A Garota Canhota (Left-Handed Girl)

Sinopse:

Uma mãe solo e suas duas filhas voltam a Taipei após anos vivendo no interior para trabalhar em um movimentado mercado noturno da cidade. Cada uma, à sua maneira, precisa se adaptar a esse novo ambiente para conseguir sobreviver e preservar a união da família.

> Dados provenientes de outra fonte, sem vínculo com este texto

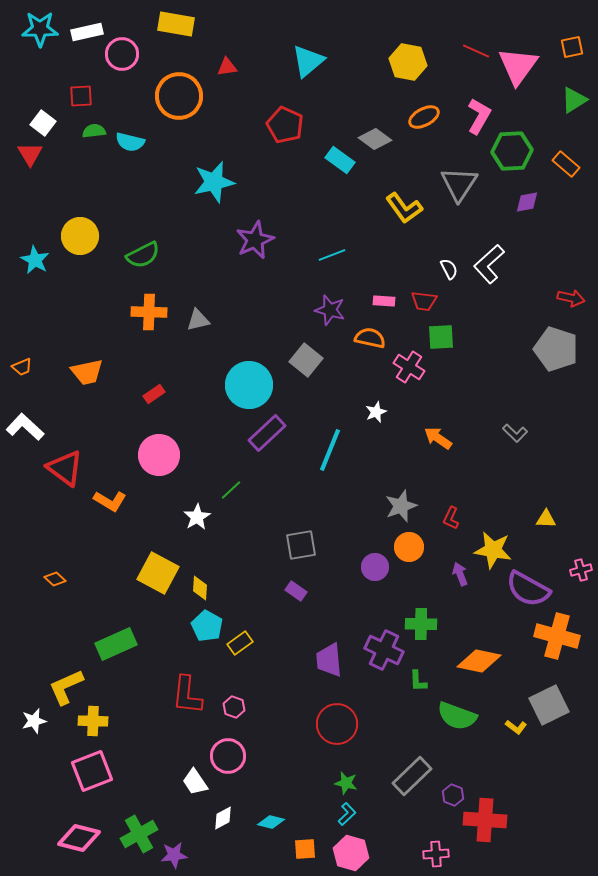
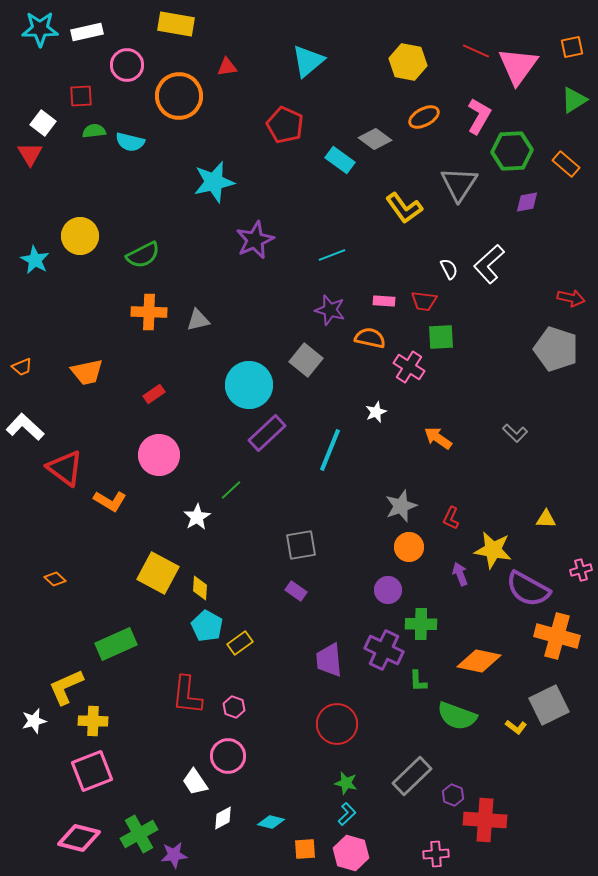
pink circle at (122, 54): moved 5 px right, 11 px down
purple circle at (375, 567): moved 13 px right, 23 px down
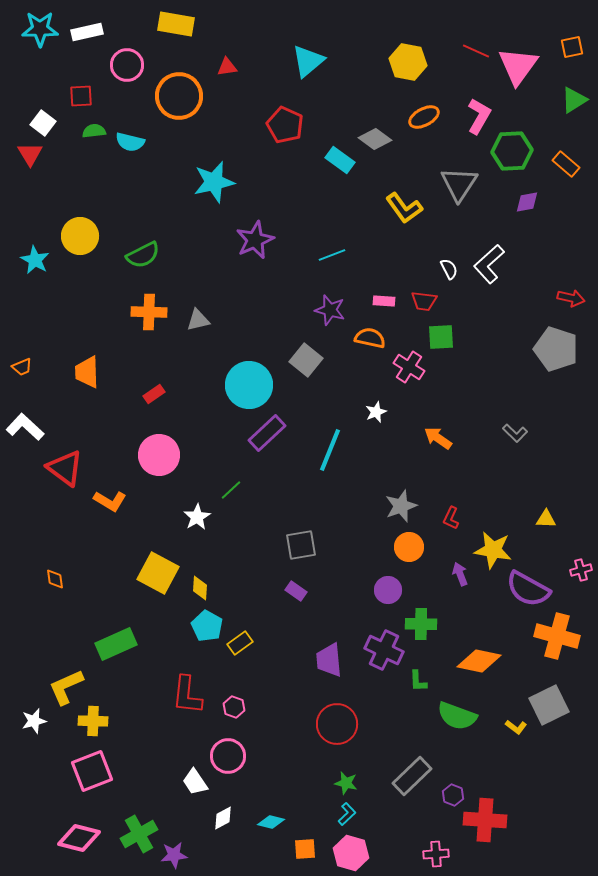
orange trapezoid at (87, 372): rotated 100 degrees clockwise
orange diamond at (55, 579): rotated 40 degrees clockwise
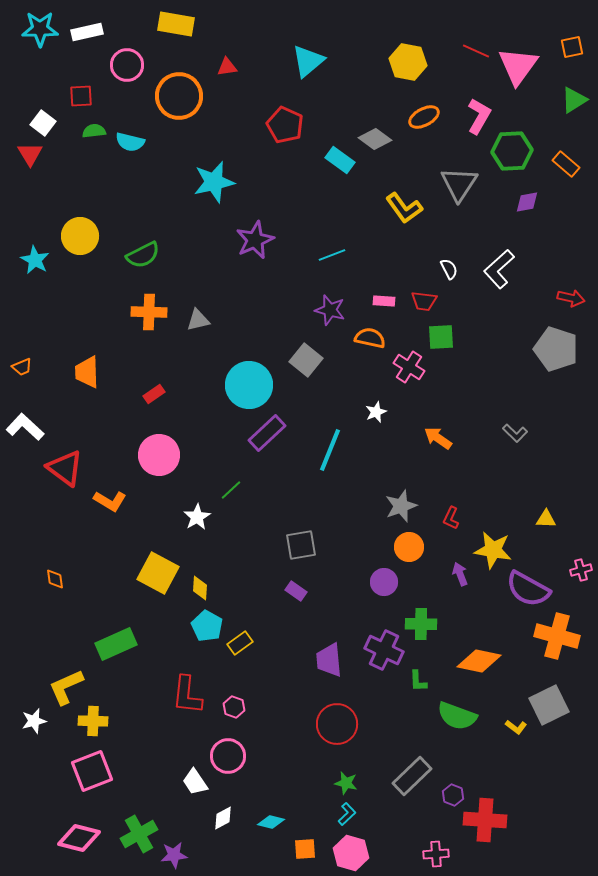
white L-shape at (489, 264): moved 10 px right, 5 px down
purple circle at (388, 590): moved 4 px left, 8 px up
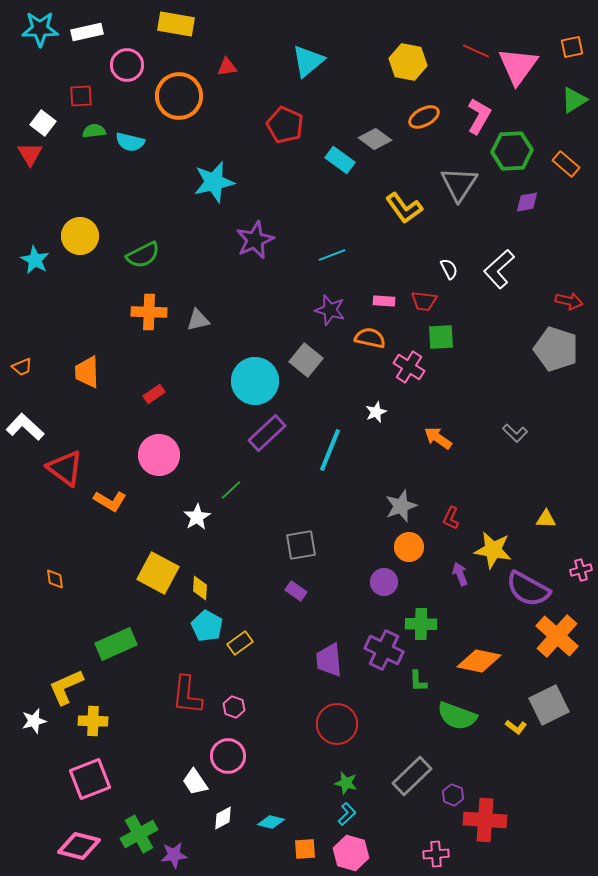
red arrow at (571, 298): moved 2 px left, 3 px down
cyan circle at (249, 385): moved 6 px right, 4 px up
orange cross at (557, 636): rotated 27 degrees clockwise
pink square at (92, 771): moved 2 px left, 8 px down
pink diamond at (79, 838): moved 8 px down
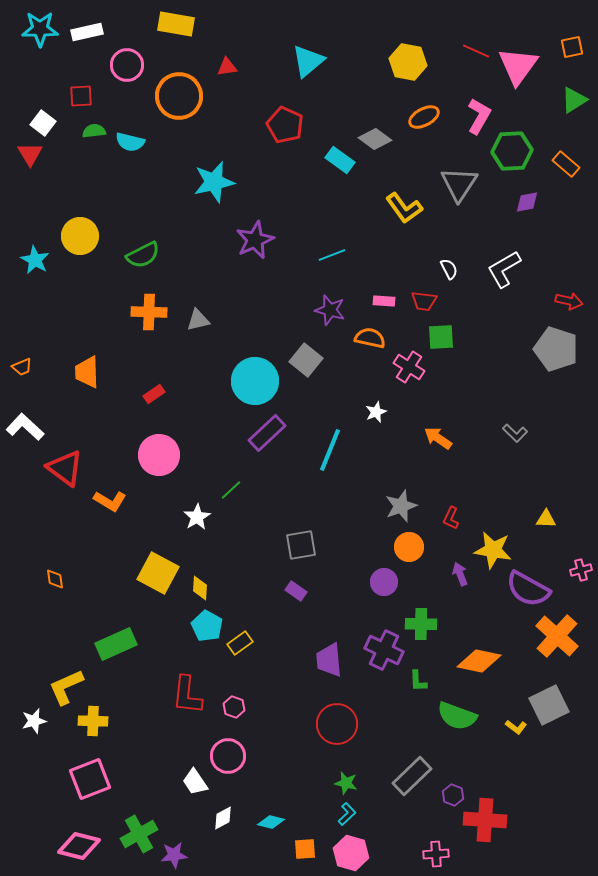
white L-shape at (499, 269): moved 5 px right; rotated 12 degrees clockwise
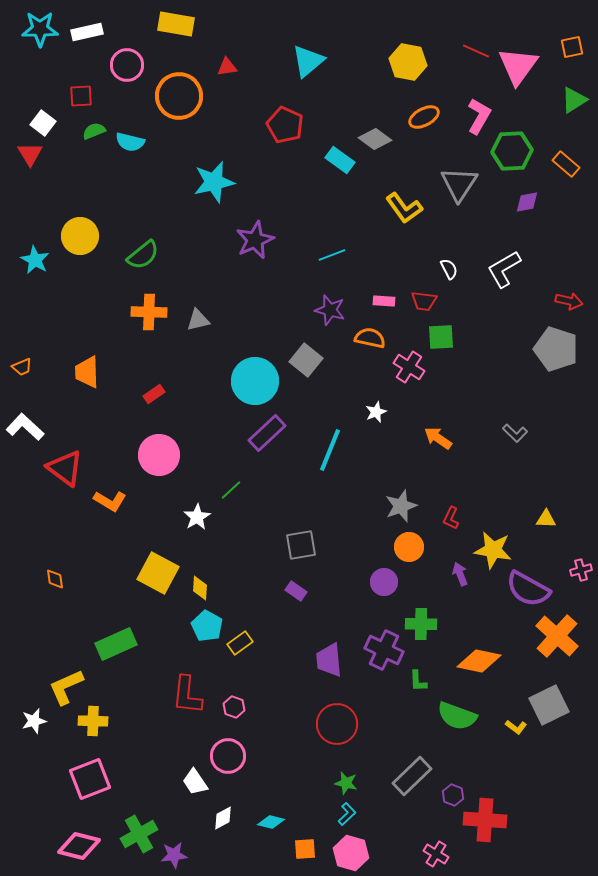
green semicircle at (94, 131): rotated 15 degrees counterclockwise
green semicircle at (143, 255): rotated 12 degrees counterclockwise
pink cross at (436, 854): rotated 35 degrees clockwise
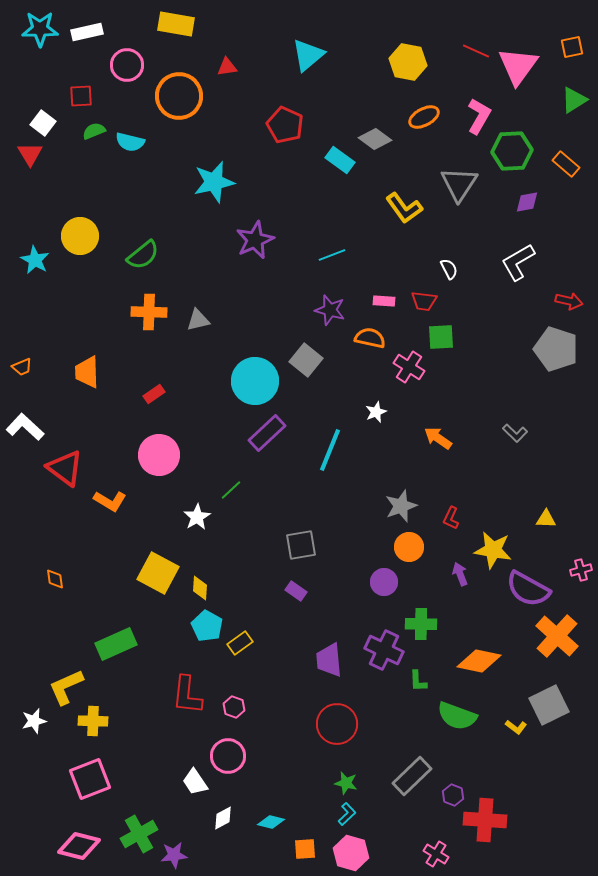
cyan triangle at (308, 61): moved 6 px up
white L-shape at (504, 269): moved 14 px right, 7 px up
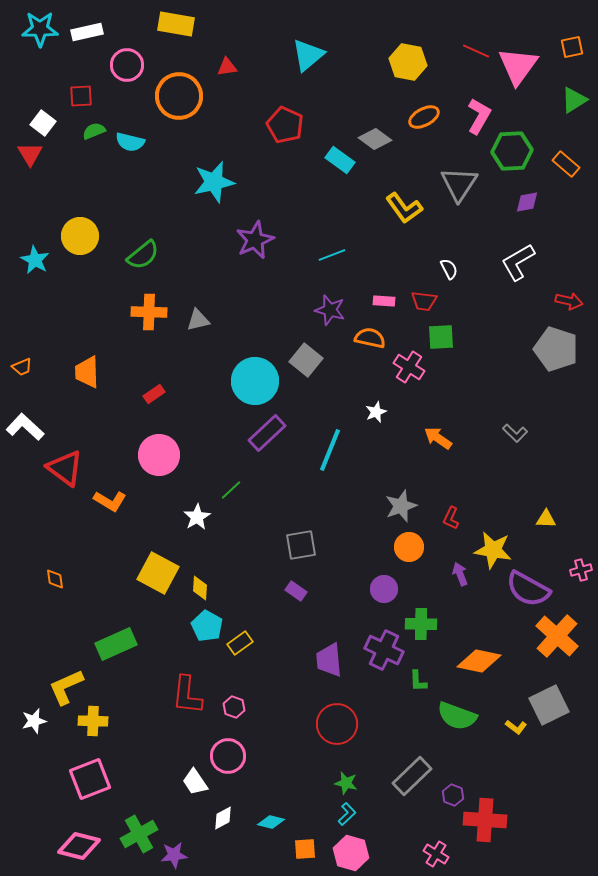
purple circle at (384, 582): moved 7 px down
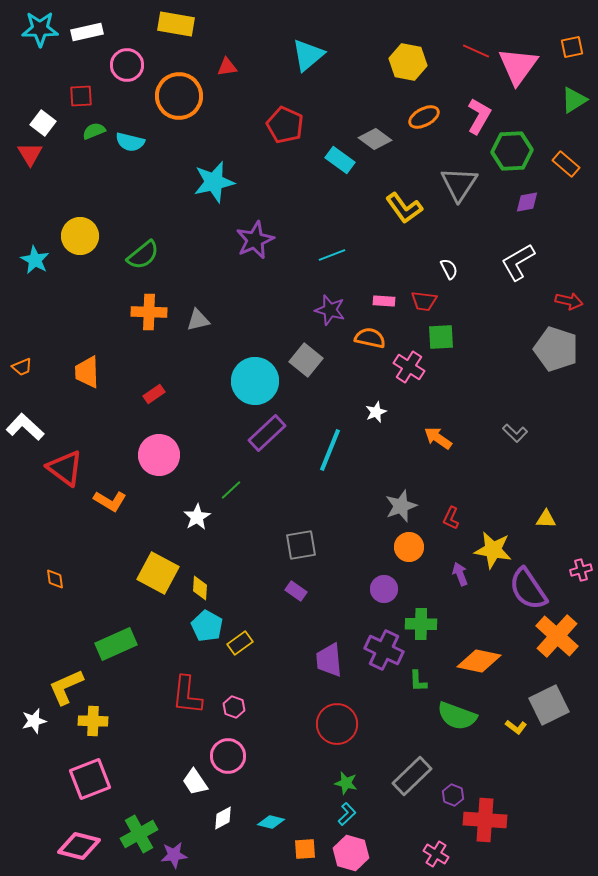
purple semicircle at (528, 589): rotated 27 degrees clockwise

Três gerações de segredos familiares começam a ser revelados depois que a filha mais nova, canhota, ouve de seu avô, preso a costumes tradicionais, que ela nunca deve usar sua “mão do diabo”.

Breve comentário:

A Garota Canhota, escolha de Taiwan para representar o país no Oscar 2026, é um pequeno achado — uma obra delicada e atenta às pequenas vitórias e gestos invisíveis da vida comum. Dirigido por Shih-Ching Tsou, o filme equilibra com graça o realismo social e a doçura familiar ao retratar uma mãe e suas filhas enfrentando as pressões econômicas e emocionais da vida em uma Taiwan moderna, vibrante e cheia de contrastes. A relação entre elas, marcada por fragilidade e afeto, ganha leveza sempre que a menina canhota (a encantadora Nina Yeh) está em cena.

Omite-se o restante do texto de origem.